For tile backing material in wet areas such as showers or tub alcoves, it is recommended to use cement board (combined with a moisture barrier) or glass mat panels. Greenboard can sag and fail when subjected to prolonged wet conditions.

Drywall and Green Board Installation Services

If you need help installing water-resistant drywall or completing any home project, contact your local drywall contractor in Pflugerville, Austin. You can reach us online or by calling (512) 293 9899. With years of experience, ROA Drywall in Pflugerville, Austin is your one-call solution for all drywall repair and installation needs.


What is the name for moisture resistant drywall often used in wet areas?

The name for moisture-resistant drywall often used in wet areas is “green board” or “water-resistant gypsum board.

Can moisture resistant drywall get wet?

Yes, moisture-resistant drywall can get wet, but it is designed to withstand moisture better than standard drywall. It has additives in the core and paper facing that make it more resistant to water and moisture absorption. However, prolonged exposure to water can still damage moisture-resistant drywall, so it’s important to address any water issues promptly to prevent damage.

What do the different colors of drywall mean?
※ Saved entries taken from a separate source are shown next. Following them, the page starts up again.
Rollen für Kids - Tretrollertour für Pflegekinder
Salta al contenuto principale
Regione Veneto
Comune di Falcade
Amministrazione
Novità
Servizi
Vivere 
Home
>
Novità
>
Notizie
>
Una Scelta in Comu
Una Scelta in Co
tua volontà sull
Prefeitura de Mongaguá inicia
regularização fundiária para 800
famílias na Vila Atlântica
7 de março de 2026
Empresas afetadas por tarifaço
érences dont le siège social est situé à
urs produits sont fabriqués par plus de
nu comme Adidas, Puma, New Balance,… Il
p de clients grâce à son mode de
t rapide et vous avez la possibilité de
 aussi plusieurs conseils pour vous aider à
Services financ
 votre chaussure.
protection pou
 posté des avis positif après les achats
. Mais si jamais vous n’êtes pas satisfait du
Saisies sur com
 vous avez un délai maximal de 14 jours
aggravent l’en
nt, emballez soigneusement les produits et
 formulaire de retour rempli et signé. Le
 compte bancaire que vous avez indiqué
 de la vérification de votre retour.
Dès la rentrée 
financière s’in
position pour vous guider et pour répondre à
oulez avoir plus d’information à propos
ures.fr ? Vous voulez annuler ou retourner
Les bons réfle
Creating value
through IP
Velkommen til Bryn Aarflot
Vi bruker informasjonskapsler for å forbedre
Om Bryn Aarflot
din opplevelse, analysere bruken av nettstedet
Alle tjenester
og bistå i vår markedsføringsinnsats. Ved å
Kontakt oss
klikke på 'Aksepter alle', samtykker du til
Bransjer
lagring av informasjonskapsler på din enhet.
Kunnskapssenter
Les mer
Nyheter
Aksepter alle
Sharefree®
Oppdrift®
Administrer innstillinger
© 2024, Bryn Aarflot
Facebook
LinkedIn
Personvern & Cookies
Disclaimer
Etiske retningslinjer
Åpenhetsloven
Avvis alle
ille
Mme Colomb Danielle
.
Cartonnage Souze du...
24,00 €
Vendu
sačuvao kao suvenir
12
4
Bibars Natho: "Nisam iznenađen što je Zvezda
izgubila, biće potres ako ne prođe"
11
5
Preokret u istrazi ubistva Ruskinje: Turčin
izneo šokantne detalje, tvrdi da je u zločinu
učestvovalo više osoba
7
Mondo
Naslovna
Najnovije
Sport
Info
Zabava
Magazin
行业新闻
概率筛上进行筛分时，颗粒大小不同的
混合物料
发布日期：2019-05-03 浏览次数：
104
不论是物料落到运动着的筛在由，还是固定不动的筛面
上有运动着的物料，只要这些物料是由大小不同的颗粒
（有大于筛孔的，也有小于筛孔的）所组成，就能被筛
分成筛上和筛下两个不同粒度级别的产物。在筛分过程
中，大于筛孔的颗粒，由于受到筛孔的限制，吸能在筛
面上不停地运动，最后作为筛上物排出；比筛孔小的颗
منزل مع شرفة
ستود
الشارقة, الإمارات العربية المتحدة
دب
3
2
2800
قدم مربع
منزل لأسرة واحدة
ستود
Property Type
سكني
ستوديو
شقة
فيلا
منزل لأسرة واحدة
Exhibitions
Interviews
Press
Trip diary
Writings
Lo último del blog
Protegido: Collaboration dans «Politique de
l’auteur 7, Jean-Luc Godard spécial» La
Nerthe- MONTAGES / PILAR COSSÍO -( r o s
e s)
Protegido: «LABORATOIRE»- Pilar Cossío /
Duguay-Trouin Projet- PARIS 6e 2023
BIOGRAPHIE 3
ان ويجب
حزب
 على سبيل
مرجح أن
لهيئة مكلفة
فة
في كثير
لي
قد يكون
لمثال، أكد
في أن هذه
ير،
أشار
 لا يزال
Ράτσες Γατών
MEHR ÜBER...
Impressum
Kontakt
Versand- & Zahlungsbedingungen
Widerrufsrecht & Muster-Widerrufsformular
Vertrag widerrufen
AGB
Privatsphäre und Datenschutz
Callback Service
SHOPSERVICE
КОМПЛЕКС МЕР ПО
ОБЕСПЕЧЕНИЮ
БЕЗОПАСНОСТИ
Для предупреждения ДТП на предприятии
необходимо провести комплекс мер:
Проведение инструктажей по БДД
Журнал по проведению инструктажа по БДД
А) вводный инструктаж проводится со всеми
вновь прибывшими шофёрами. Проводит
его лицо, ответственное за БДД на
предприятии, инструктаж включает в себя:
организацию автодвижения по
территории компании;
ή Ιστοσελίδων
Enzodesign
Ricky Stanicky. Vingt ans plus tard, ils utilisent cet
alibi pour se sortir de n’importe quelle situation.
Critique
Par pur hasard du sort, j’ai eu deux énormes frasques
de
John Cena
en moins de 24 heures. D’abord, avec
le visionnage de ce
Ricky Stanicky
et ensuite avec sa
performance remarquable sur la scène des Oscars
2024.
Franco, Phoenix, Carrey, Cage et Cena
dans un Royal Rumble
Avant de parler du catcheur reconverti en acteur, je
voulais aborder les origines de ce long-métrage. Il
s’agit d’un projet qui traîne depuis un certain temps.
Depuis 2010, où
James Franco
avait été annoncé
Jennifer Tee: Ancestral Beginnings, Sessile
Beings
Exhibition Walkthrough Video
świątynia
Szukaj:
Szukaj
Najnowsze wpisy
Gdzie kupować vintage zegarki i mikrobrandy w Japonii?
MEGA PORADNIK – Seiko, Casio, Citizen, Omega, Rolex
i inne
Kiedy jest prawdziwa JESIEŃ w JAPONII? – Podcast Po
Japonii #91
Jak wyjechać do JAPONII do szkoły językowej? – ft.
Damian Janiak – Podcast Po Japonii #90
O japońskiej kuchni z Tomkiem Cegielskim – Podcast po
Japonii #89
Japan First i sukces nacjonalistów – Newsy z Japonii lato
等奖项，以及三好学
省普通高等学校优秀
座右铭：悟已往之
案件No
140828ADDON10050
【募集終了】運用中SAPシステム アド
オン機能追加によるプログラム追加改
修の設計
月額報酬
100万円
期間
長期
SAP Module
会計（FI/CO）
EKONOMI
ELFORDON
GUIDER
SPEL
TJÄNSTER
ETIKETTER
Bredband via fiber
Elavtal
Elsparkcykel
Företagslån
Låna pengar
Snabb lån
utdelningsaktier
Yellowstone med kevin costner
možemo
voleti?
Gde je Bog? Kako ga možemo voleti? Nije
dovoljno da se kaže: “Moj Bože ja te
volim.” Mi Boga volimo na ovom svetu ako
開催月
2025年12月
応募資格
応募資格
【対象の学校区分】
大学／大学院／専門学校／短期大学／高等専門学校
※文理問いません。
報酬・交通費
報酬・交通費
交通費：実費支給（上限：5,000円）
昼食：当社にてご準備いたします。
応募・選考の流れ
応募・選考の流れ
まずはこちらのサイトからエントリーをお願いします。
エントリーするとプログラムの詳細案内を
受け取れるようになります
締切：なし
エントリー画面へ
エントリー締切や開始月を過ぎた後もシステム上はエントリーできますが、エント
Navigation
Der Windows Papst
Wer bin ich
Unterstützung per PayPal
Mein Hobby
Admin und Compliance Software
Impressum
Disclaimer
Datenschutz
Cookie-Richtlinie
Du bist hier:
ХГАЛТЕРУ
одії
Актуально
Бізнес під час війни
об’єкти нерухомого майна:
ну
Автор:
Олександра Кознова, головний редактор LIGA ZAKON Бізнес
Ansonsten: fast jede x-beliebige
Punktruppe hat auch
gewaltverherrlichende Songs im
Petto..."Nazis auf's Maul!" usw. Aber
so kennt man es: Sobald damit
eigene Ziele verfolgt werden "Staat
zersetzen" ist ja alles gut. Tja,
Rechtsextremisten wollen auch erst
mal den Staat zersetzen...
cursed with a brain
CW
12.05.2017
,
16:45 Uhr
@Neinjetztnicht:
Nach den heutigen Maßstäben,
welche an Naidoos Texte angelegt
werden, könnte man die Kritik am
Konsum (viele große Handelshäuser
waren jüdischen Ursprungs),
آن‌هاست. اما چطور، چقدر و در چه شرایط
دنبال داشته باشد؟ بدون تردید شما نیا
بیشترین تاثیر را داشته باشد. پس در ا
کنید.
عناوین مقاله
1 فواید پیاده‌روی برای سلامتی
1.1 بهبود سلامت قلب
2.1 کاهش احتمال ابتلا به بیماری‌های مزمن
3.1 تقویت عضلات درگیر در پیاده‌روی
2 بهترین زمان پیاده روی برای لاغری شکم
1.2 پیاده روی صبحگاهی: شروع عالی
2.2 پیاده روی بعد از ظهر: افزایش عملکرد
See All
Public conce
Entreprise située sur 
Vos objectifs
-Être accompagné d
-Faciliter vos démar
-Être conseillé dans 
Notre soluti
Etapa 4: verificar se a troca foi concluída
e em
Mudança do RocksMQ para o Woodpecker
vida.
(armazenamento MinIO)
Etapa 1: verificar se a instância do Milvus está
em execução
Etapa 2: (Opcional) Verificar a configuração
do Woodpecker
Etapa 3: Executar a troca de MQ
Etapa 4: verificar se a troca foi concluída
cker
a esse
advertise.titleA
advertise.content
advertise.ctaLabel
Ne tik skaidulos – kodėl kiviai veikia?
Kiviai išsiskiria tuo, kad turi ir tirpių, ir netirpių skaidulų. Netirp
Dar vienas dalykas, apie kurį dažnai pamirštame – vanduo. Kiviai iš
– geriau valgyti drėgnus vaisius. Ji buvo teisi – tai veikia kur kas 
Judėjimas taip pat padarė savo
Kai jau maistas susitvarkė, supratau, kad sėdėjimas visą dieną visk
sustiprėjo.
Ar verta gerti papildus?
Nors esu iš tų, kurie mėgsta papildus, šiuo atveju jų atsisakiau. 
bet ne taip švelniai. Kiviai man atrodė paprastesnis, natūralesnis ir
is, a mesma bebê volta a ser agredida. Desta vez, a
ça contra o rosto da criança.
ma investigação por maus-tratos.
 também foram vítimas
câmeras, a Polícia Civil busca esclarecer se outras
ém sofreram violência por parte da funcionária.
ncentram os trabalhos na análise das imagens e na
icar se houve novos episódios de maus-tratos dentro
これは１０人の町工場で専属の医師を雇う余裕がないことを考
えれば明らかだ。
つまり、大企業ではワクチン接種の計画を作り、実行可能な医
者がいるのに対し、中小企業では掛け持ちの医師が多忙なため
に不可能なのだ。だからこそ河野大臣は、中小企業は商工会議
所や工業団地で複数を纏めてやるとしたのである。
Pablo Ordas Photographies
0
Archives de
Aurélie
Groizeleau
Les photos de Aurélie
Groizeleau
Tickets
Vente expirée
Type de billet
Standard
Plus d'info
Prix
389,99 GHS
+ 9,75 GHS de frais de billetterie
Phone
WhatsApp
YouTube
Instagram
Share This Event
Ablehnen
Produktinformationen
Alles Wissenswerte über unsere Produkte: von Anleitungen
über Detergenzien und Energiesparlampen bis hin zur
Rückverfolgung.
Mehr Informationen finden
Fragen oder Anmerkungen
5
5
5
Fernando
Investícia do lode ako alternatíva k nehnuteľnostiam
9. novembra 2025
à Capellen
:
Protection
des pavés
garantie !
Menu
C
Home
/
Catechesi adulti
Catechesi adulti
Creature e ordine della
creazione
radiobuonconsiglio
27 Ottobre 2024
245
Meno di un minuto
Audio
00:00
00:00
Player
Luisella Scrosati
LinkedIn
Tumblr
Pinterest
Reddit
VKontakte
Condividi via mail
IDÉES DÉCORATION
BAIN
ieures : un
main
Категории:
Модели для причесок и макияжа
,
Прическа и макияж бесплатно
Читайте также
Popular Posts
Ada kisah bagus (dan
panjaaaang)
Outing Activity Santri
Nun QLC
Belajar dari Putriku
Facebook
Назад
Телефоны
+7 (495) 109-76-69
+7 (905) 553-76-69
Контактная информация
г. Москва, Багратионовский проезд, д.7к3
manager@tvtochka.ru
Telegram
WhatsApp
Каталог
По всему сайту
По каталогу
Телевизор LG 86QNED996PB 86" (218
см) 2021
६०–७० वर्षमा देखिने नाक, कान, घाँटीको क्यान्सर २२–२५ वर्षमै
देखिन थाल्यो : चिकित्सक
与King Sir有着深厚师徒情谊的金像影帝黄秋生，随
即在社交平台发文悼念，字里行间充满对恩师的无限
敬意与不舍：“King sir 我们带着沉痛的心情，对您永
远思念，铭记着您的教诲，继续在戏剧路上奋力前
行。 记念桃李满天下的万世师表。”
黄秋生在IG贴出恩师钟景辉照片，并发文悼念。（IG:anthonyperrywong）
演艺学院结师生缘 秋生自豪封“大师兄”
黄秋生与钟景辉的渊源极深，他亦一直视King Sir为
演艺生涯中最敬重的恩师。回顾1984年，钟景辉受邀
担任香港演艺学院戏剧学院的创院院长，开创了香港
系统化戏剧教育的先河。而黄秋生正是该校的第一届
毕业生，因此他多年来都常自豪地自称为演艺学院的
The different colors of drywall indicate different types and uses:

  1. Gray or White Drywall: This is the standard drywall used for most interior applications. It is not moisture-resistant and is typically used in areas that are not exposed to moisture.
  2. Green Drywall (Greenboard): Green drywall is moisture-resistant and has a green paper covering that helps it resist moisture better than standard drywall. It is commonly used in bathrooms, kitchens, and other areas prone to moisture.
  3. Purple Drywall (Purpleboard): Purple drywall is also moisture-resistant and has a purple paper covering. It is designed to be mold-resistant and is often used in high-moisture areas like bathrooms and basements.
  4. Blue Drywall (Blueboard): Blue drywall is used in areas where moisture resistance and mold resistance are important but is typically used for plaster veneer applications, not for regular drywall.
  5. Fire-Resistant Drywall (Type X): Fire-resistant drywall has added fire-resistant properties and is used in areas where fire protection is a concern, such as around furnaces, in garages, and between living spaces.

These colors help to distinguish the different types of drywall and their specific uses in construction and remodeling projects.